Some of you know about WinOSI, Michael Granz’s physically-correct photorealism renderer. If so, no doubt you would have seen the WinOSI Comparison Gallery, located here, which showcases a reference scene rendered using various different types of renderers.
Well, here’s my attempt at the scene, rendered using Yafray 0.0.7. I had tried to use Blender’s internal renderer, but the output were simply not up to par with most other renderers.
More details are available on my thread at Yafray.org forums. Click here to go to the thread.
Comments and suggestions for removing those artifacts (render settings available in the above-mentioned thread) are welcome.
I’ve committed the rendered image to Mr Granz, for inclusion in the Comparison Gallery, which is why I posted this here in Finished Projects. However I’m always on the lookout to improve the render.
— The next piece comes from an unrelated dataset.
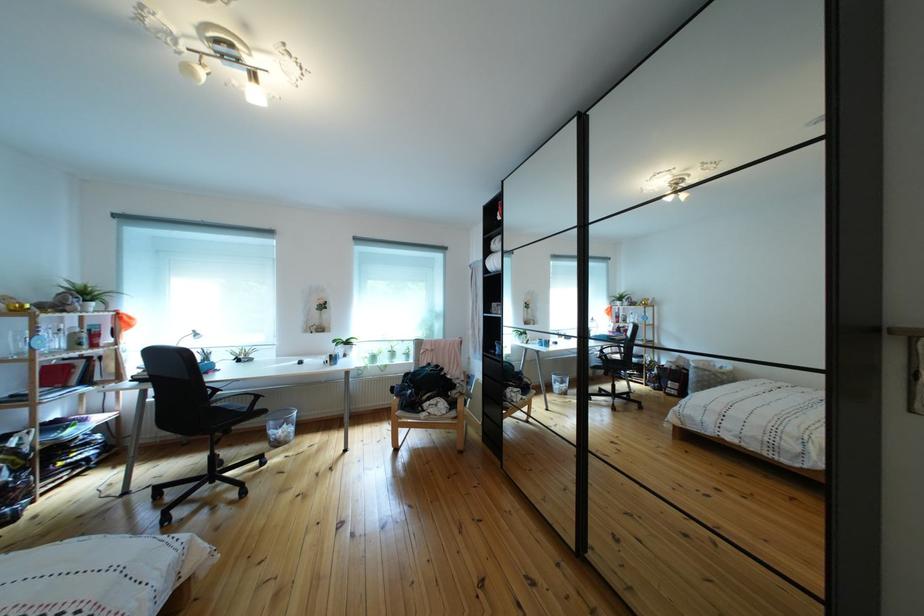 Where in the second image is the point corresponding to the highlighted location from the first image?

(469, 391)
My only two suggestions for improving the image would be: turn off DoF and turn down your refinement to 0.01 to lose some of the blotchiness of the cache.
Otherwise, its a very good comparison to the other renderers! Is this WinOSI thing still in development? I love its light refraction capabilities!
I don’t have DOF on. If you’re talking about the floor texture looking blurry, I was told by Eeshlo that it was due to texture interpolation, which can’t be switched off.
WinOSI is still in development. It was idle for a while, but the website seems to have become active again.
Mrmunkily,
I’ll try to export to XML and edit it by hand. Thanks for the tips.
Another render with tweaked settings. The back wall is now very smooth, and the shadows look smooth as well. But the areas where the bright patches on the wall fade into darker shade toward the ceiling, are still blotchy. I’m now beginning to suspect the material reflection might be set too high, creating too much contrast on the walls.
I’ll try another render probably tomorrow with tweaked material settings for the wall materials, and increased AA (some artifacts visible around the glass ball).
Render time was approximately 55 minutes this time. :o More than twice as long as the previous render!
Looks better, Samjh! For the floor texture, maybe just subdiv it and apply procedural textures (blue and white) to the individual faces to simulate the tile pattern, rather than using (I assume) a bitmap texture. I’ll check the blend to see if I’m talking gibberish or not…
EDIT:
Yeah, I downloaded the blend and subsurfed the floor and rendered this at half size (took about 15 min.):
I also turned down the refinement to .005 (which didn’t help much as you can see…) and turned on AA to 6 passes/10 samples.
that floor texture is only 64x64 pixels. It needs to be a higher res to avoid the interpolation problem. Or as someone else has done, subdivide and assign a seperate material to each face in a checkered pattern.